Why do financial institutions buy insurance? There is something counter-intuitive about one financial institution agreeing to guarantee the risk of another financial institution.
To understand why any corporation buys insurance it is important to understand the economics and motivations behind a typical insurance transaction.
Expected values and risk aversion
Understanding the economic drivers behind insurance requires knowledge of two principles – expected value and risk aversion.
Expected values have to do with prediction and probability[i]. A $1 million policy protecting against a risk that has a 5% probability of occurring – has an expected value of $50,000.
As an investor you would never buy an asset for more than its expected value, yet institutions often pay more than the expected value for insurance. The difference is risk aversion.
Many institutions are unwilling to risk losing a million dollars in a single year and would rather pay $50,000 (and some margin of profit for the insurer) than risk the volatility in their financials that would be caused by a million-dollar loss.
A loss in the first few years means the insured benefits from having paid less premium than their loss; if the event occurs later, or not at all, the insurer benefits from the collective premiums.
Simply put: buying insurance is hard to justify using the theory of expected value. Insurance is a transaction with a negative expected value, in dollar terms. It is only when we factor in the theory of risk aversion that we can explain why institutions ignore the principle of expected values when buying insurance.
Consider a simple risk aversion analogy. A player must play two spins on the roulette table. The first spin, he bets $100 on a single number – the payoff is 35:1 and he wins! The player is now ahead $3,500. This was a good bet using expected value rationale because he risked some amount and the return was proportional to his risk.
For the second spin, the player must bet his entire $3,500 with no potential to win more—but if the same number comes up again, he loses it all. The value of protecting his assets (his recently won $3500) is really the issue. What would it be worth to the player if the roulette dealer offers to ‘insure’ him and pay him back any losses?
Expected value theory tells us that the risk is 1:35 so the player should expect to pay $100. However, the $3,500 may be a large sum to our player and he may be averse to losing his hard-won gains. Would he pay $200 to be assured of keeping $3,300 ($3,500 less the $200 premium)? Perhaps he would pay much more depending on his need and potential utility[ii] for the proceeds.
The key difference between insurance and gambling is that with insurance you pay the insurer to assume your risk, with gambling you pay the casino for the right to assume risk – and hopefully a potential jackpot.
Insurance companies are also risk averse
An insurance company is able to assume risk because insurance spreads risk amongst a large pool of counterparties.
The law of large numbers is a principle of probability. It states that as the number of events increase, the actual ratio of outcomes will converge on the expected ratio of outcomes. Simply put, the larger the sample size (in this case the number of insured parties) the more likely it is that the results will match the forecasted outcome. For example, if we forecast that half of the time the roulette ball will land on black, we have a better chance of actually achieving that result if we spin the wheel 1000 times versus 10 times. With millions of customers and comprehensive actuarial data, insurers have a very large sample size and are able to accurately forecast the expected outcome. They then use this forecast to develop their models and pricing for the policies they offer.
This is mathematics’ way of saying that an insurance company can do what an individual cannot – namely take on large amounts of diversified risk with intent of paying out on only a manageable number of claims. By insuring many, underwriters get the benefit of the law of large numbers; the larger an insurance company is the more likely they are to achieve the expected results.

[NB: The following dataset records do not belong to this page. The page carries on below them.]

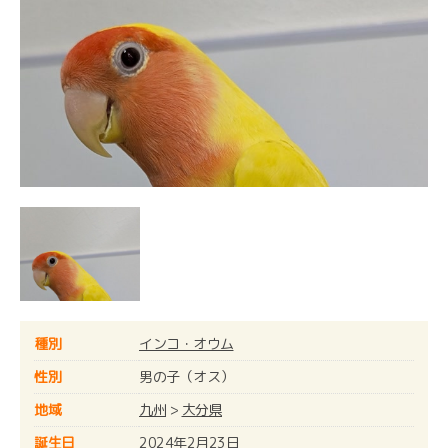
種別
インコ・オウム
性別
男の子（オス）
地域
九州
>
大分県
誕生日
2024年2月23日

Insurers are required to demonstrate that they have the financial strength and solvency to pay claims that may come due.
One measure of an insurance company’s solvency is its premium-to-surplus ratio. This ratio is computed by dividing net premiums written by surplus. An insurance company’s surplus is the amount by which assets exceed liabilities (similar to a corporation’s retained earnings).
The amount of premium[iii] written is a better measure than the total amount insured because the level of premiums is linked to the likelihood of claims. The lower the ratio, the greater the company’s financial strength.

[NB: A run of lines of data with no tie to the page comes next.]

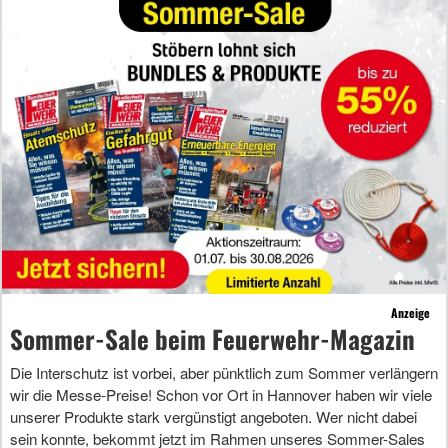
Anzeige
Sommer-Sale beim Feuerwehr-Magazin
Die Interschutz ist vorbei, aber pünktlich zum Sommer verlängern
wir die Messe-Preise! Schon vor Ort in Hannover haben wir viele
unserer Produkte stark vergünstigt angeboten. Wer nicht dabei
sein konnte, bekommt jetzt im Rahmen unseres Sommer-Sales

Insurers may in turn purchase insurance to reduce specific exposures[iv] as a means of risk management.
Understanding the value in insurance
It is not uncommon to hear people complain about paying insurance premiums. They argue that the risk is small or the premium is not proportional to the risk. No one likes paying for protection, which they hope will go unused. Understanding the reasoning behind risk aversion and your institution’s specific risk appetite are crucial to making sense of your firm’s risk management program and subsequent insurance purchases.
[ii] Utility is another term that is central to understanding the value of insurance. Expected utility theorem tries to unify the idea that different individuals or entities may place different values on the same results and the mathematical notion of expected value. This field of game theory or decision theory is interesting, but beyond the scope of this article.